Any suggestion about how I can get it?
Thank you so much!
Eliseo


----------



## phrag guy (Feb 9, 2015)

I think there was 25 in 2014


----------



## Drorchid (Feb 9, 2015)

eteson said:


> Dear all
> I am prepairing a small talk about Phrags. for a local society and i would like to include a graph of phrags hybrids registered by year... I do have all the data tilll 2013 (thanks to www.orchideya.ca) but i would like to include 2014..
> Any suggestion about how I can get it?
> Thank you so much!
> Eliseo



Can you share your findings here on slippertalk? 

Robert


----------



## eteson (Feb 9, 2015)

Thanks Rusell, 'ive ued 25

Robert, findings? Nothing new... It is clear that we neglected this genus for about 80 years and besseae rocketed the Phrag. interest and Phrag. breeding ... but I wanted to have it represented in a graphic...


----------



## terryros (Feb 9, 2015)

I think we will see another peak developing with kovachii. I know that Robert has a number of things cooking in the lab.
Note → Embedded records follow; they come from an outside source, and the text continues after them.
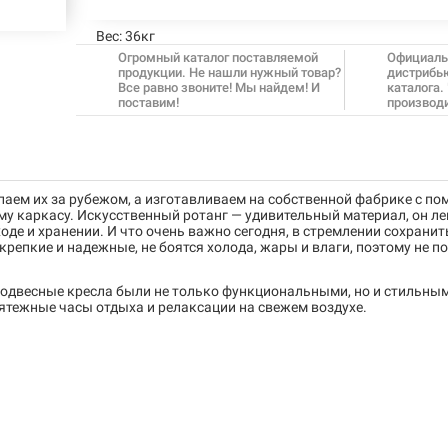
Вес:
36кг
Огромный каталог поставляемой
Официаль
продукции. Не нашли нужный товар?
дистрибь
Все равно звоните! Мы найдем! И
каталога.
поставим!
производ
упаем их за рубежом, а изготавливаем на собственной фабрике с п
у каркасу. Искусственный ротанг — удивительный материал, он лег
де и хранении. И что очень важно сегодня, в стремлении сохранит
репкие и надежные, не боятся холода, жары и влаги, поэтому не п
подвесные кресла были не только функциональными, но и стильным
ятежные часы отдыха и релаксации на свежем воздухе.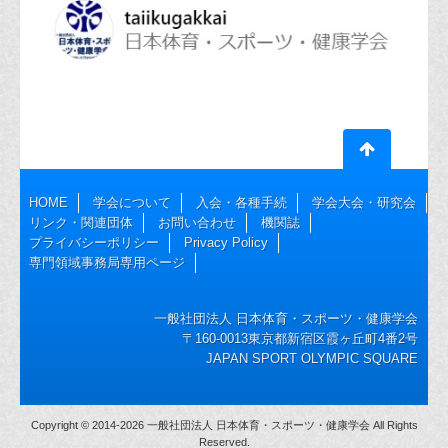
HOME
学会について
入会・各種手続
学会大会・研究会
リンク・関連団体
お問い合わせ
機関誌
プライバシーポリシー
Privacy Policy
専門領域事務局専用ページ
一般社団法人 日本体育・スポーツ・健康学会
〒160-0013東京都新宿区霞ヶ丘町4番2号
JAPAN SPORT OLYMPIC SQUARE
Copyright © 2014-2026 一般社団法人 日本体育・スポーツ・健康学会 All Rights
Reserved.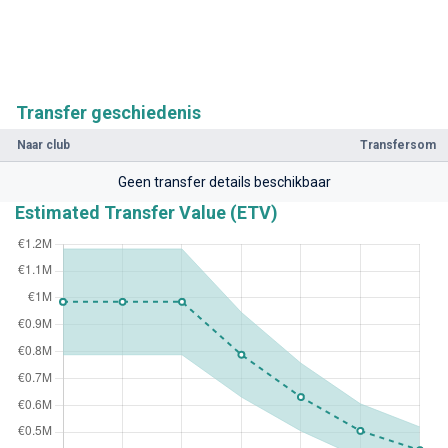
Transfer geschiedenis
Naar club
Transfersom
Geen transfer details beschikbaar
Estimated Transfer Value (ETV)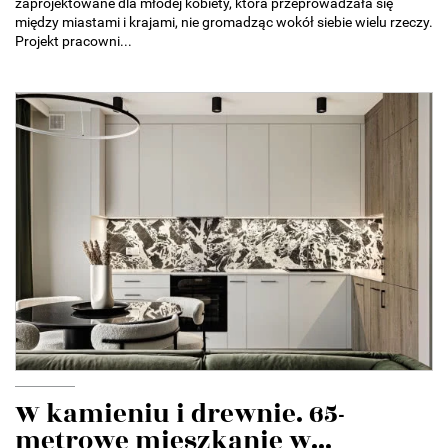
zaprojektowane dla młodej kobiety, która przeprowadzała się
między miastami i krajami, nie gromadząc wokół siebie wielu rzeczy.
Projekt pracowni...
W kamieniu i drewnie. 65-
metrowe mieszkanie w...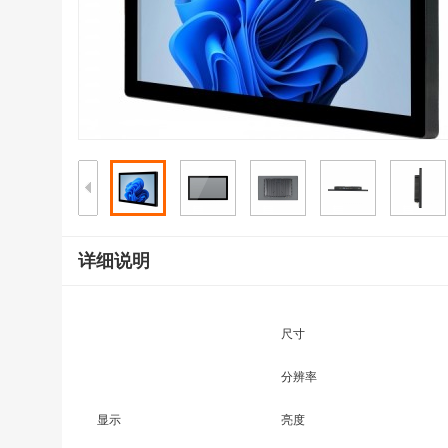
详细说明
尺寸
分辨率
显示
亮度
Sent from my iPad using Tapatalk HD


----------



## Drorchid (Feb 9, 2015)

Thanks Eliseo! Interesting that there is a clear peak around 2004 - 2006, and then it dwindles off again, I wonder if that peak was with all the new first generation kovachii hybrids. I am sure it will go up again with second generation kovachii hybrids and all the new hybrids that will be made with new species like manzurii and Phrag. anguloi.

Robert


----------



## orchideya (Jan 27, 2016)

Probably too late, I have updated the page with 2014 and 2015 registrations.
http://www.orchideya.ca/phragmipediums-by-year.aspx
Sorry, didn't have much time to work on this lately...


----------



## NYEric (Jan 27, 2016)

Wow! Thanks for the link.
I see EYOF has been busy!!!


----------



## SlipperFan (Jan 28, 2016)

Wow is right! What a great amount of work -- thank you for doing this and for posting the link!


----------